These people who use “really” to describe things that aren’t actually real! They’re the worst, aren’t they? As we all know, “really” is the adverbial form of the adjective “real”, and “real” means “actually existing, true”. “He really blew my socks off”: did he? Did he really? No he didn’t! He metaphorically or figuratively blew your socks off! Didn’t he! Didn’t he! Your socks remain on!
Obviously anyone who said that would be laughed out of the room. “Really” doesn’t mean “in actual fact” any more, if it ever really did; it means “emphatically”, among other things, and can be used to intensify metaphors as well as verify statements of fact.
How about “truly”? “That was a truly magical evening”? No it wasn’t. There was no magic. Magic doesn’t exist. You’re an idiot. Oh no, wait, “truly” can be used to emphasise non-literal statements as well.
And yet no one seems to get all that upset about it, do they? No one complains that the misuse of the terms “truly” and “really” undermine our ability to communicate with each other or suggests that people who use them as metaphor-intensifiers are stupid or ill-educated. Certainly no one would bother writing a god-damn Firefox plugin that automatically replaces every use of them with “figuratively”. Because doing so would be ridiculous.
For some reason, though, people doing the same with “literally” – which they have, as if I need to remind you yet again, for hundreds of years – invariably gets somebody, not even usually a stereotypical Colonel Blimp from the Home Counties but a young person who knows what the internet is, throwing a gigantic strop, and everyone else on the internet going oh yes it really is the worst thing in the world. Poor old Jamie Redknapp can’t even call Michael Owen “literally a greyhound” without the Deputy Prime Minister getting involved.

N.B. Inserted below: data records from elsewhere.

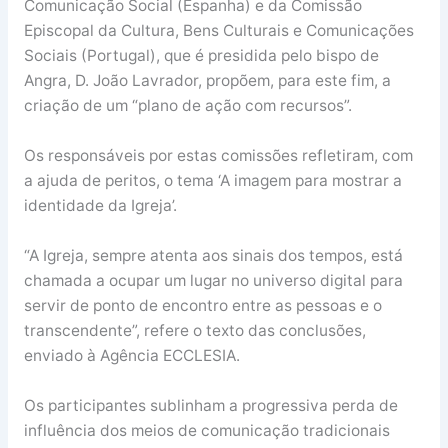
Comunicação Social (Espanha) e da Comissão
Episcopal da Cultura, Bens Culturais e Comunicações
Sociais (Portugal), que é presidida pelo bispo de
Angra, D. João Lavrador, propõem, para este fim, a
criação de um “plano de ação com recursos”.
Os responsáveis por estas comissões refletiram, com
a ajuda de peritos, o tema ‘A imagem para mostrar a
identidade da Igreja’.
“A Igreja, sempre atenta aos sinais dos tempos, está
chamada a ocupar um lugar no universo digital para
servir de ponto de encontro entre as pessoas e o
transcendente”, refere o texto das conclusões,
enviado à Agência ECCLESIA.
Os participantes sublinham a progressiva perda de
influência dos meios de comunicação tradicionais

“Literally” as an intensifier is hundreds of years old. It has been in the OED since 1903. It is not new. And as Geoff Pullum, an Edinburgh linguist, told me when I interviewed him recently, real languages don’t only not mind a few ambiguous words and phrases (“visiting relatives can be a pain”), they thrive on it and seem to actively seek it out.
If you don’t like “literally” as an intensifier, that’s fine. Lots of people don’t. And, in fact, that’s a good reason to encourage people to be careful about its use, because so many people dislike it; if you use it in a job interview in front of someone who really dislikes it, it might not help your case. That, in microcosm, is why it’s a good idea to teach Standard English – because people confuse the use of other dialects and registers with ignorance or lack of education.
But that’s the only reason. “Literally” used figuratively is not going to undermine our ability to understand, any more than the two competing meanings of the word “wicked” do. Please stop complaining about it, because it is literally boring me to tears.